WHAT YOU WILL DO:
The answer is every line in the data below that contains the word "doorbell".

-------- SOURCE MATERIAL --------

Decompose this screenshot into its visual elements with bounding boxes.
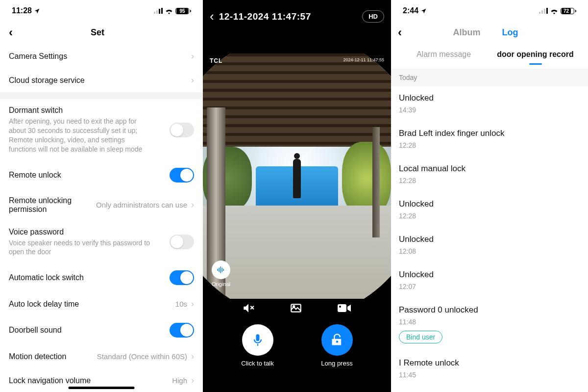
row-cloud-storage[interactable]: Cloud storage service › bbox=[0, 68, 203, 92]
camera-ts-overlay: 2024-12-11 11:47:55 bbox=[343, 57, 384, 62]
wifi-icon bbox=[165, 8, 173, 14]
row-doorbell-sound[interactable]: Doorbell sound bbox=[0, 316, 203, 344]
doorbell-toggle[interactable] bbox=[170, 323, 194, 338]
record-button[interactable] bbox=[337, 303, 352, 315]
auto-lock-toggle[interactable] bbox=[170, 270, 194, 285]
svg-rect-3 bbox=[161, 8, 163, 14]
waveform-icon bbox=[212, 261, 230, 279]
chevron-right-icon: › bbox=[191, 351, 194, 362]
log-time: 11:48 bbox=[399, 318, 580, 326]
row-remote-unlock[interactable]: Remote unlock bbox=[0, 161, 203, 189]
settings-list: Camera Settings › Cloud storage service … bbox=[0, 44, 203, 392]
svg-rect-16 bbox=[541, 10, 543, 14]
person-figure bbox=[293, 159, 301, 198]
subtab-door-record[interactable]: door opening record bbox=[490, 45, 581, 64]
cellular-icon bbox=[539, 8, 548, 14]
row-remote-permission[interactable]: Remote unlocking permission Only adminis… bbox=[0, 189, 203, 221]
camera-nav: ‹ 12-11-2024 11:47:57 HD bbox=[203, 0, 391, 29]
hd-button[interactable]: HD bbox=[362, 10, 384, 23]
chevron-right-icon: › bbox=[191, 299, 194, 309]
camera-actions: Click to talk Long press bbox=[203, 321, 391, 372]
dormant-toggle[interactable] bbox=[170, 123, 194, 137]
camera-tool-row bbox=[203, 299, 391, 321]
row-camera-settings[interactable]: Camera Settings › bbox=[0, 44, 203, 68]
unlock-button[interactable]: Long press bbox=[321, 324, 352, 367]
row-auto-lock[interactable]: Automatic lock switch bbox=[0, 263, 203, 292]
svg-rect-17 bbox=[544, 9, 545, 14]
clock: 2:44 bbox=[403, 6, 418, 15]
log-title: I Remote unlock bbox=[399, 358, 580, 368]
tab-album[interactable]: Album bbox=[453, 27, 481, 38]
battery-icon: 95 bbox=[175, 8, 191, 14]
svg-rect-4 bbox=[218, 269, 219, 271]
home-indicator bbox=[69, 387, 135, 389]
row-voice-password[interactable]: Voice password Voice speaker needs to ve… bbox=[0, 221, 203, 264]
log-list[interactable]: Unlocked14:39Brad Left index finger unlo… bbox=[391, 86, 588, 387]
chevron-right-icon: › bbox=[191, 200, 194, 210]
battery-icon: 72 bbox=[561, 8, 576, 14]
camera-view[interactable]: TCL 2024-12-11 11:47:55 Original bbox=[203, 53, 391, 299]
status-bar: 11:28 95 bbox=[0, 0, 203, 22]
chevron-right-icon: › bbox=[191, 375, 194, 386]
log-screen: 2:44 72 ‹ Album Log Alarm message door o… bbox=[391, 0, 588, 392]
settings-screen: 11:28 95 ‹ Set Camera Settings › Cloud s… bbox=[0, 0, 203, 392]
svg-rect-6 bbox=[220, 266, 221, 273]
camera-screen: ‹ 12-11-2024 11:47:57 HD TCL 2024-12-11 … bbox=[203, 0, 391, 392]
location-icon bbox=[34, 8, 40, 14]
log-time: 11:45 bbox=[399, 371, 580, 379]
svg-rect-0 bbox=[154, 12, 155, 14]
section-header: Today bbox=[391, 69, 588, 86]
wifi-icon bbox=[550, 8, 559, 14]
log-time: 14:39 bbox=[399, 106, 580, 114]
row-dormant-switch[interactable]: Dormant switch After opening, you need t… bbox=[0, 99, 203, 161]
svg-rect-2 bbox=[159, 9, 160, 14]
log-title: Unlocked bbox=[399, 199, 580, 209]
remote-unlock-toggle[interactable] bbox=[170, 168, 194, 183]
top-tabs: ‹ Album Log bbox=[391, 22, 588, 45]
log-item[interactable]: Unlocked14:39 bbox=[391, 86, 588, 122]
log-time: 12:08 bbox=[399, 247, 580, 255]
log-item[interactable]: Unlocked12:07 bbox=[391, 263, 588, 298]
log-time: 12:28 bbox=[399, 177, 580, 184]
log-title: Unlocked bbox=[399, 270, 580, 280]
svg-point-14 bbox=[339, 306, 341, 308]
clock: 11:28 bbox=[12, 6, 32, 15]
svg-rect-1 bbox=[156, 10, 158, 14]
camera-brand-overlay: TCL bbox=[210, 57, 222, 64]
chevron-right-icon: › bbox=[191, 75, 194, 85]
log-time: 12:07 bbox=[399, 283, 580, 290]
subtab-alarm[interactable]: Alarm message bbox=[398, 45, 490, 64]
chevron-right-icon: › bbox=[191, 51, 194, 61]
log-item[interactable]: Local manual lock12:28 bbox=[391, 157, 588, 192]
sub-tabs: Alarm message door opening record bbox=[391, 45, 588, 64]
svg-rect-15 bbox=[539, 12, 540, 14]
bind-user-button[interactable]: Bind user bbox=[399, 331, 442, 343]
svg-rect-18 bbox=[546, 8, 548, 14]
log-item[interactable]: Unlocked12:08 bbox=[391, 228, 588, 263]
mute-button[interactable] bbox=[242, 302, 255, 316]
snapshot-button[interactable] bbox=[290, 302, 302, 316]
status-bar: 2:44 72 bbox=[391, 0, 588, 22]
log-title: Brad Left index finger unlock bbox=[399, 129, 580, 138]
original-button[interactable]: Original bbox=[212, 261, 230, 287]
cellular-icon bbox=[154, 8, 163, 14]
talk-button[interactable]: Click to talk bbox=[241, 324, 273, 367]
svg-rect-8 bbox=[223, 269, 224, 271]
voice-password-toggle[interactable] bbox=[170, 235, 194, 249]
svg-rect-5 bbox=[219, 268, 220, 272]
log-time: 12:28 bbox=[399, 212, 580, 220]
log-item[interactable]: I Remote unlock11:45 bbox=[391, 351, 588, 387]
back-button[interactable]: ‹ bbox=[210, 9, 214, 24]
svg-rect-7 bbox=[222, 268, 223, 272]
row-motion-detection[interactable]: Motion detection Standard (Once within 6… bbox=[0, 344, 203, 368]
log-title: Unlocked bbox=[399, 93, 580, 103]
row-auto-delay[interactable]: Auto lock delay time 10s › bbox=[0, 292, 203, 316]
log-title: Unlocked bbox=[399, 235, 580, 244]
tab-log[interactable]: Log bbox=[502, 27, 518, 38]
svg-rect-13 bbox=[338, 304, 346, 312]
log-item[interactable]: Brad Left index finger unlock12:28 bbox=[391, 122, 588, 157]
page-title: Set bbox=[1, 27, 194, 38]
log-item[interactable]: Unlocked12:28 bbox=[391, 192, 588, 228]
log-item[interactable]: Password 0 unlocked11:48Bind user bbox=[391, 298, 588, 351]
nav-bar: ‹ Set bbox=[0, 22, 203, 44]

--------

RESULT:
row-doorbell-sound[interactable]: Doorbell sound bbox=[0, 316, 203, 344]
doorbell-toggle[interactable] bbox=[170, 323, 194, 338]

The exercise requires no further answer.